§ **REQUIRED ACTION**
Return the complete listing exactly as it reads, with each picture removed.
· · · · · · ·
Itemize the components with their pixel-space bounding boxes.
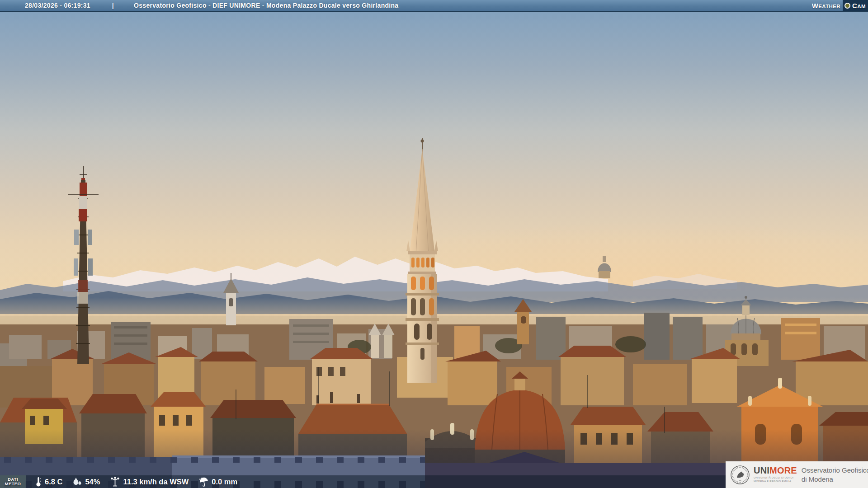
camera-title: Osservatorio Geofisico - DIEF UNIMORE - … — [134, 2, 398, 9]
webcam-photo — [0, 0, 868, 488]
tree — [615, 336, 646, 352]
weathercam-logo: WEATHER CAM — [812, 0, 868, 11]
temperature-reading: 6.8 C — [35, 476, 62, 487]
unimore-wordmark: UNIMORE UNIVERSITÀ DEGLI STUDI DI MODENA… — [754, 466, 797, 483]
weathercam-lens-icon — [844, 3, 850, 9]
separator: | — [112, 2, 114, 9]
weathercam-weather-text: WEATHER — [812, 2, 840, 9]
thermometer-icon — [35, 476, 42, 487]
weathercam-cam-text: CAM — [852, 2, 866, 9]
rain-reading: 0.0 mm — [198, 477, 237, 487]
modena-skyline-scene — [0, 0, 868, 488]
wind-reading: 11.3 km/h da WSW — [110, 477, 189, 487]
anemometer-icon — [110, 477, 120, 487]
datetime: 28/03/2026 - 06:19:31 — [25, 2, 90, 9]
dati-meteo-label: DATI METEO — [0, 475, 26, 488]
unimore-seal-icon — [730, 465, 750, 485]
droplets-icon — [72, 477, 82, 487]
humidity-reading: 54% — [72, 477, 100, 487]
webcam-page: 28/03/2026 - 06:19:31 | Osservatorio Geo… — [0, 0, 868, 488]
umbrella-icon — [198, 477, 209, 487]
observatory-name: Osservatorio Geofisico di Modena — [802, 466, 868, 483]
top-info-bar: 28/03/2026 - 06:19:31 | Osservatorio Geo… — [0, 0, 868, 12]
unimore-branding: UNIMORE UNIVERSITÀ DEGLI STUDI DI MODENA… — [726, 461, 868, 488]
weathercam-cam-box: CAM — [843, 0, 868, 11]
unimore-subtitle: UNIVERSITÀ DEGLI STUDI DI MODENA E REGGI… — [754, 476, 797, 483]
· · · · · · ·
§ **WRITTEN ANSWER**
Itemize the components with their pixel-space bounding boxes.
camera-title: Osservatorio Geofisico - DIEF UNIMORE - … — [134, 2, 398, 9]
webcam-photo — [0, 0, 868, 488]
tree — [615, 336, 646, 352]
weathercam-logo: WEATHER CAM — [812, 0, 868, 11]
temperature-reading: 6.8 C — [35, 476, 62, 487]
unimore-wordmark: UNIMORE UNIVERSITÀ DEGLI STUDI DI MODENA… — [754, 466, 797, 483]
weathercam-lens-icon — [844, 3, 850, 9]
separator: | — [112, 2, 114, 9]
weathercam-weather-text: WEATHER — [812, 2, 840, 9]
thermometer-icon — [35, 476, 42, 487]
weathercam-cam-text: CAM — [852, 2, 866, 9]
rain-reading: 0.0 mm — [198, 477, 237, 487]
modena-skyline-scene — [0, 0, 868, 488]
wind-reading: 11.3 km/h da WSW — [110, 477, 189, 487]
anemometer-icon — [110, 477, 120, 487]
datetime: 28/03/2026 - 06:19:31 — [25, 2, 90, 9]
dati-meteo-label: DATI METEO — [0, 475, 26, 488]
unimore-seal-icon — [730, 465, 750, 485]
droplets-icon — [72, 477, 82, 487]
humidity-reading: 54% — [72, 477, 100, 487]
webcam-page: 28/03/2026 - 06:19:31 | Osservatorio Geo… — [0, 0, 868, 488]
umbrella-icon — [198, 477, 209, 487]
observatory-name: Osservatorio Geofisico di Modena — [802, 466, 868, 483]
top-info-bar: 28/03/2026 - 06:19:31 | Osservatorio Geo… — [0, 0, 868, 12]
unimore-branding: UNIMORE UNIVERSITÀ DEGLI STUDI DI MODENA… — [726, 461, 868, 488]
weathercam-cam-box: CAM — [843, 0, 868, 11]
unimore-subtitle: UNIVERSITÀ DEGLI STUDI DI MODENA E REGGI… — [754, 476, 797, 483]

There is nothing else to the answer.